Parallel Execution

Ashok121 · November 22, 2023, 4:27pm

Hello Knime community,

I have 1 million rows in csv file reader
Running python scripit on entire 1 million rows is taking time so much
Currently I am doing using row filter,
Is there any possibility of parallel execution in knime
If so can anyone share me the workflow how it works

Thanks

takbb · November 22, 2023, 5:46pm

Hi @Ashok121 , to help get a feel for the “scale of the pain”, what chunk size are you using in the loops?

Also, I’m guessing the python is performing some specialist or complex operation or something not easily performed using the core nodes. What kind of operation is it performing, and how long does one iteration of a loop currently take?

Trivial, I know, but is there a reason why the Column Rename has to be inside the loop rather than performed once prior to the loop start? (Every little helps )

Ashok121 · November 23, 2023, 4:56am

Thank you @takbb for your response I will move column rename
Main aim of python scripit is to extract the value

Python scripit node is extracting value from text and classifies the text weather it’s True positive or False positive.

Total 1 million rows
Total 4 chunks
Each Chunk size is 0.25 millions rows

One iteratation it’s taking around 2 hour 45 minutes

Is there way for parallel execution

shajooae · November 23, 2023, 5:54am

Hi Ashok,

The Row filter component has lot of variables which takes good amount of time to sort the large number of rows and select our preferred particular value (Eg: $${ICounter}$$) from dimension. Best of luck.
-Shajahan

takbb · November 23, 2023, 8:03am

Hi @Ashok121 ,
I don’t quite understand.

Do each of the 4 branches handle .25m rows?

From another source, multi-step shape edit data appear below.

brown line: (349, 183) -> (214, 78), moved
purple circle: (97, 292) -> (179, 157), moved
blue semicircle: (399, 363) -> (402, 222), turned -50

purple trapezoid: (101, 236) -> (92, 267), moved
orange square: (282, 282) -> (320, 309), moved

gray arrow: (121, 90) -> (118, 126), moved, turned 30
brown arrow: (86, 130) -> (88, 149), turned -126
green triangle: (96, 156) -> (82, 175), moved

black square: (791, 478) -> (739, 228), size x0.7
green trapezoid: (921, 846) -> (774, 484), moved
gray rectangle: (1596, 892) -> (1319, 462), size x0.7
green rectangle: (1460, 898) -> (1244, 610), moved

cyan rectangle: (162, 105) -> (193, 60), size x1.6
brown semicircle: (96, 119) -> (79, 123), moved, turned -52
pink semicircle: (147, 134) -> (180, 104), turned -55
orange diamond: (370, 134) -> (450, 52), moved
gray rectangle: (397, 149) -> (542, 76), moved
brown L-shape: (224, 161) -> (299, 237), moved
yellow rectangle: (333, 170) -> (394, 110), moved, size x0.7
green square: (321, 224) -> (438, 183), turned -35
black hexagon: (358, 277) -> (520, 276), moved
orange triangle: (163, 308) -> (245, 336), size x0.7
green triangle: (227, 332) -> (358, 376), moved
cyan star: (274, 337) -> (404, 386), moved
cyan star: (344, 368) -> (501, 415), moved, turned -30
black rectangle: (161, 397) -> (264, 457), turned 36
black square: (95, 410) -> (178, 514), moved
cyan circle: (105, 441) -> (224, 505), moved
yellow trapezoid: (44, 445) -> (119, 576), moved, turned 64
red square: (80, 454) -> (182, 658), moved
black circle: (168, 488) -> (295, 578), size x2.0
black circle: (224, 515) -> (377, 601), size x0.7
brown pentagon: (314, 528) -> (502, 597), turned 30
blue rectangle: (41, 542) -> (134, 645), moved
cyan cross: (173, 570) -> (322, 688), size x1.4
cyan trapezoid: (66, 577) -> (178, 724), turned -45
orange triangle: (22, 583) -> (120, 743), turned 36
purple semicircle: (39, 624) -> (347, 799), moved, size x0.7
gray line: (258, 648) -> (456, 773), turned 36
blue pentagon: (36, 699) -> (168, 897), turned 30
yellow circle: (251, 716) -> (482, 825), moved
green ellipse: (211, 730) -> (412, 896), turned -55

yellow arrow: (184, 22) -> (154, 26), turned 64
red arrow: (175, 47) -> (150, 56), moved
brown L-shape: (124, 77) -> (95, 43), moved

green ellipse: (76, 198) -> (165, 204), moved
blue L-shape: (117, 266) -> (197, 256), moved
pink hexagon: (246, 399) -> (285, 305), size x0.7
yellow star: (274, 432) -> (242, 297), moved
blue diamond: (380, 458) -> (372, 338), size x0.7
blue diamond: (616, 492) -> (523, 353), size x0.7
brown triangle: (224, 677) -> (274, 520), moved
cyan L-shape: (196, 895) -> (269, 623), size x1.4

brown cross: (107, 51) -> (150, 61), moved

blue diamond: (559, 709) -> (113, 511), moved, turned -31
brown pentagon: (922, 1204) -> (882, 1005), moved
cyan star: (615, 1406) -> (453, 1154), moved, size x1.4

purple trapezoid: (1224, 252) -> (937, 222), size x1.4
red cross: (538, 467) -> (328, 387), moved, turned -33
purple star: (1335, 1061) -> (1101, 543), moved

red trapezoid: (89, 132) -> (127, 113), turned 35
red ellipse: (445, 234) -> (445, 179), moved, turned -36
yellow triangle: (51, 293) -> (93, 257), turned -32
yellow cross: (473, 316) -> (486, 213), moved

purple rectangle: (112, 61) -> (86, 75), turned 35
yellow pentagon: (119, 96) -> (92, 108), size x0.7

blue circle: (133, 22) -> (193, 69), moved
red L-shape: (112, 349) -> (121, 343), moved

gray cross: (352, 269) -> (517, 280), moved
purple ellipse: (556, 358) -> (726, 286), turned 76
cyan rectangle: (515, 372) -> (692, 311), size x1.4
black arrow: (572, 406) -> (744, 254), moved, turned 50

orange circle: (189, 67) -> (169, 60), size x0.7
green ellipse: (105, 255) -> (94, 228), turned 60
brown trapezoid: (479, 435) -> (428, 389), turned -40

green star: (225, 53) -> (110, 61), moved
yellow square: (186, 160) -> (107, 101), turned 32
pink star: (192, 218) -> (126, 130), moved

By chunk size, I was referring to the setting on the chunk loop. If the “chunk size” is also .25m, then what is the purpose of the loop, as that would mean it’s a single iteration…?

Sorry if i missed or misinterpreted what you are saying.

Ashok121 · November 23, 2023, 11:11am

Total number of lines 1 million
Splited 1 millions to 4 parts (0.25 million) using row filter
Later using chunk loop start iterating 10,000 lines each time

system · February 21, 2024, 11:11am

This topic was automatically closed 90 days after the last reply. New replies are no longer allowed.